Curiosity landed in Gale Crater in August 2012 and has been climbing the slopes of Mount Sharp (formally Aeolis Mons) ever since. In late 2025, it sent back a panorama from high on the mountain that reveals ancient terrain shaped by water: intricate networks of mineral-rich ridges, called boxwork patterns, left behind when groundwater flowed through cracks in the rock billions of years ago. Wind stripped away the softer material around them, leaving the hardened veins standing like the skeleton of a long-vanished underground river system. From Curiosity’s vantage point on the mountainside, you can see across the 154-kilometre-wide expanse of Gale Crater to its distant rim.

Perseverance landed in Jezero Crater in February 2021, targeting a site where an ancient river once flowed into a lake and deposited sediment in a fan-shaped delta. The rover has spent the past five years crossing the crater floor, climbing the delta, and collecting rock samples sealed in titanium tubes for a future Mars Sample Return mission. The rocks it has sampled include some of the finest-grained sedimentary deposits ever found on Mars, the kind of material most likely to preserve signs of ancient microbial life, if any ever existed.

One of Perseverance’s most striking recent images is the “Falbreen” panorama from May 2025, a 360-degree view from the crater rim. The enhanced-colour mosaic, assembled from 96 individual Mastcam-Z frames, shows a landscape that is equal parts desolate and magnificent: rippled sand dunes in the foreground, fractured bedrock underfoot, and a horizon of low hills receding into haze. In natural colour, the scene is all tans, browns, and muted oranges, with shadows that are cooler and bluer than you would expect. It looks, more than anything, like a particularly remote stretch of the Atacama Desert or the high plateaus of Iceland, except the sky is the wrong colour and there is nothing alive.

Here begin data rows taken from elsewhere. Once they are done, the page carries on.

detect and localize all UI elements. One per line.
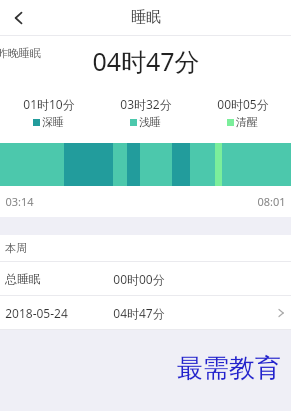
button[interactable]: Back xyxy=(0,0,38,35)
staticText: 本周 xyxy=(5,241,27,255)
staticText: 03时32分 xyxy=(120,96,172,112)
staticText: 昨晚睡眠 xyxy=(0,46,41,60)
staticText: 睡眠 xyxy=(131,8,161,27)
button[interactable]: 总睡眠 xyxy=(0,262,291,295)
staticText: 04时47分 xyxy=(92,44,200,78)
staticText: 浅睡 xyxy=(139,115,161,129)
staticText: 08:01 xyxy=(257,194,286,209)
staticText: 04时47分 xyxy=(113,305,165,321)
staticText: 00时00分 xyxy=(113,271,165,287)
staticText: 深睡 xyxy=(42,115,64,129)
button[interactable]: 2018-05-24 xyxy=(0,296,291,329)
staticText: 最需教育 xyxy=(177,352,281,385)
staticText: 总睡眠 xyxy=(5,271,41,286)
staticText: 00时05分 xyxy=(217,96,269,112)
staticText: 2018-05-24 xyxy=(5,305,68,321)
staticText: 01时10分 xyxy=(23,96,75,112)
staticText: 03:14 xyxy=(5,194,34,209)
staticText: 清醒 xyxy=(236,115,258,129)
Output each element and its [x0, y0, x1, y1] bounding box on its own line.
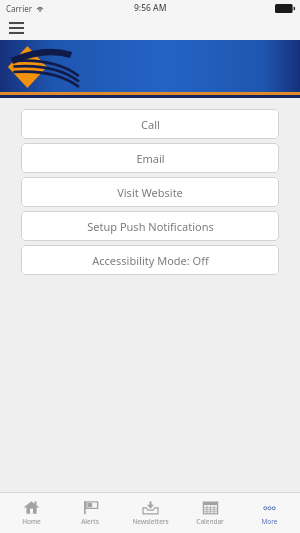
button[interactable]: Calendar	[181, 500, 239, 526]
button[interactable]: Home	[2, 500, 60, 526]
button[interactable]: Email	[21, 143, 279, 173]
staticText: Home	[22, 517, 41, 526]
button[interactable]: Setup Push Notifications	[21, 211, 279, 241]
staticText: Setup Push Notifications	[87, 219, 214, 234]
staticText: Visit Website	[117, 185, 183, 200]
staticText: Email	[136, 151, 165, 166]
staticText: Accessibility Mode: Off	[92, 253, 209, 268]
staticText: Alerts	[81, 517, 99, 526]
button[interactable]: Accessibility Mode: Off	[21, 245, 279, 275]
button[interactable]: More	[240, 500, 298, 526]
staticText: Carrier	[6, 3, 33, 14]
button[interactable]: Visit Website	[21, 177, 279, 207]
button[interactable]: Call	[21, 109, 279, 139]
button[interactable]: Alerts	[61, 500, 119, 526]
button[interactable]: Menu	[4, 16, 28, 40]
staticText: Calendar	[196, 517, 224, 526]
staticText: Newsletters	[132, 517, 169, 526]
button[interactable]: Newsletters	[121, 500, 179, 526]
staticText: More	[261, 517, 278, 526]
staticText: 9:56 AM	[134, 2, 167, 14]
staticText: Call	[141, 117, 160, 132]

These rovers have also revealed something the orbital photos never could: the textures. The wind-polished pebbles. The razor-thin layers in sedimentary outcrops. The way dust settles into wheel tracks and then, grain by grain, fills them back in. Mars is not a static backdrop. It is a world with weather, with seasons, with dust storms that can grow to engulf the entire planet for months. In 2018, a global dust storm killed the solar-powered Opportunity rover after nearly 15 years of operation. Curiosity and Perseverance, which run on nuclear power, have weathered similar storms and kept working. They have taught us that Mars is not the dead world we once assumed, but a planet that is geologically quiet, perhaps, and biologically silent, as far as we know, yet restless all the same.

The rovers are not alone, either. Orbiters circle overhead: NASA’s Mars Reconnaissance Orbiter, ESA’s Mars Express, and others, mapping the surface in resolutions fine enough to spot the rovers themselves as bright pixels on the ochre ground. Together, this fleet has given us a more complete picture of what Mars looks like than we have of many places on our own planet.

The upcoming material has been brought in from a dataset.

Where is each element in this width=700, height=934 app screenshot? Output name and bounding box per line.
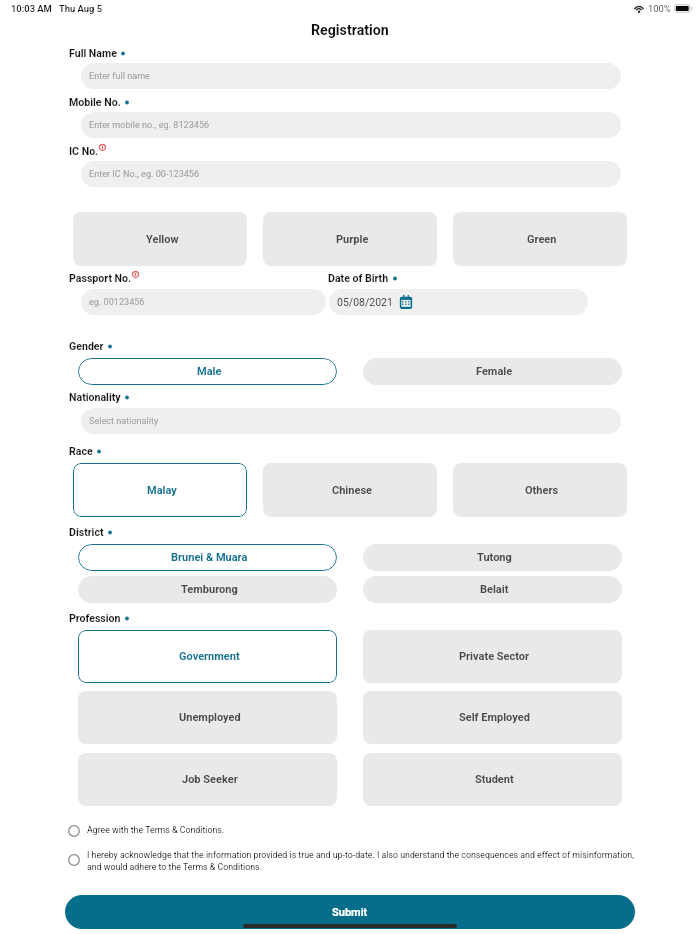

And in the years ahead, humans may follow. The Artemis programme is building the infrastructure and experience for deep-space crewed missions, with Mars as the long-term destination. When the first astronauts step onto that butterscotch soil and look up at a salmon-coloured sky, every photograph from every rover will collapse into a single, overwhelming reality: this is a real place, and we are standing on it.

Somewhere on Mars right now, a rover is driving over rust-coloured sand, and the only sound is the faint crackle of static electricity inside a passing dust devil. The planet does not care whether we come or not. But it is there, and it is waiting, and it looks like nothing else you have ever seen.